In another study conducted by Sadeghnia et al., 30 very low birth weight neonates with RDS underwent nCPAP and NIPPV alternately on the 3rd day of life for 12-hour periods. Although the inhaled oxygen fraction was constant, crSO2 was significantly higher in the nCPAP group (10). Finally, in a study carried out by Elsayed et al., 10 neonates with less than 32 weeks of gestation who had undergone sigh positive airway pressure (SiPAP) and experienced cardiovascular stability were exposed to nCPAP and SiPAP for intermittent 3-hour periods. The aforementioned study did not show a significant difference in neonatal crSO2 during these intermittent periods (21).

The present study showed that, although the average number of SWCs when neonates received nCPAP did not differ significantly from the average number of cycles when they received NIPPV, the average duration of each cycle was significantly longer when neonates received nCPAP, meaning that the average sleep time under nCPAP was longer. Therefore, if this finding is compared to those of the study conducted by Sadeghnia et al. (10), which showed that the mean crSO2 was significantly higher than NIPPV when neonates received nCPAP, it can be concluded that physiological stability in the central nervous system (CNS) was more optimized when neonates received nCPAP.

On the other hand, the duration associated with REM sleep while neonates were under nCPAP was significantly longer than when they were under NIPPV. As it is known, REM is associated with the maximum brain activity during sleep, which means that, at this stage of sleep, endogenous stimuli are formed as reciprocal oscillations between sensory organs on the one hand and the brainstem, thalamus, cortex, the vital process of targeting and axon growth. A clear example is ponto-geniculo-occipital waves, a multitude of which a neonate experiences, which ultimately strengthen learning through the formation of a greater number of connections (22-25).

The duration associated with NonREM sleep was significantly longer when neonates were under nCPAP, compared to the duration when they were under NIPPV. During stages 3 and 4 of NonREM sleep, short-term neurosensory content is transferred from the neocortex to the hippocampus, the amygdala, and the limbic lobe to be retrieved in the structure of complex concepts which is known as memory and cognition.
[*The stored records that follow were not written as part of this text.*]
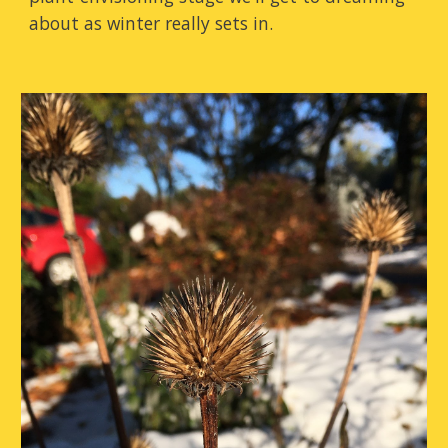
about as winter really sets in.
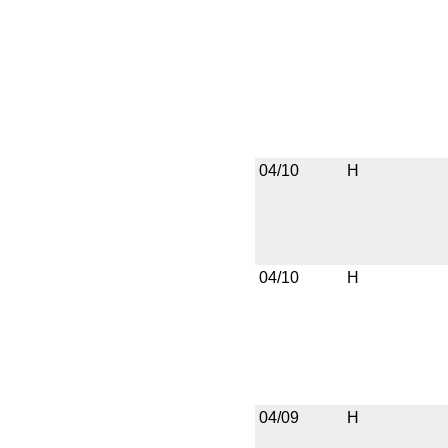
04/10
H
04/10
H
04/09
H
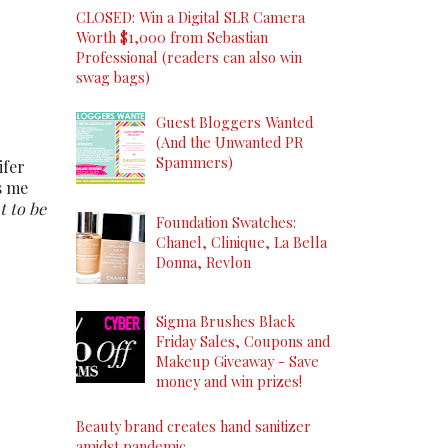
CLOSED: Win a Digital SLR Camera
Worth $1,000 from Sebastian
Professional (readers can also win
swag bags)
Guest Bloggers Wanted
(And the Unwanted PR
Spammers)
ifer
s me
t to be
Foundation Swatches:
Chanel, Clinique, La Bella
Donna, Revlon
Sigma Brushes Black
Friday Sales, Coupons and
Makeup Giveaway - Save
money and win prizes!
Beauty brand creates hand sanitizer
amidst pandemic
Therefore, the deepening of sleep levels in NonREM sleep, which is undoubtedly accompanied by its prolongation, plays a vital role in the sustainable development of those neural circuits which are essential for learning and memory and maintaining brain flexibility throughout life (26).

5.1. Conclusions

Despite its limitations and delimitations, such as the low sample size, this study demonstrated how different patterns of noninvasive respiratory management could affect the SWC (as shown in Figures 1 and 2). Furthermore, it has been shown that the SWC plays a vital role in the initial building of topographic alignment and organization in the CNS and that any intervention or deprivation of SWC might have a negative, lasting effect on the pruning of the CNS (27). It is recommended to perform a similar study with a larger sample size considering that several studies are being conducted to improve the position of noninvasive respiratory support using two pressure levels in a cyclic and unsynchronized fashion and considering it as standard care.

Newborn’s amplitude-integrated electroencephalography under nasal continuous positive airway pressure
Newborn’s amplitude-integrated electroencephalography under nasal continuous positive airway pressure
Same newborn’s amplitude-integrated electroencephalography under nasal intermittent positive pressure ventilation
Same newborn’s amplitude-integrated electroencephalography under nasal intermittent positive pressure ventilation

What is already known on this topic? A similar study showed that the regional saturation of the brain was differently affected when neonates were treated by nCPAP and NIPPV.

What does this study add? The SWC can be differently affected when neonates are treated by nCPAP and NIPPV.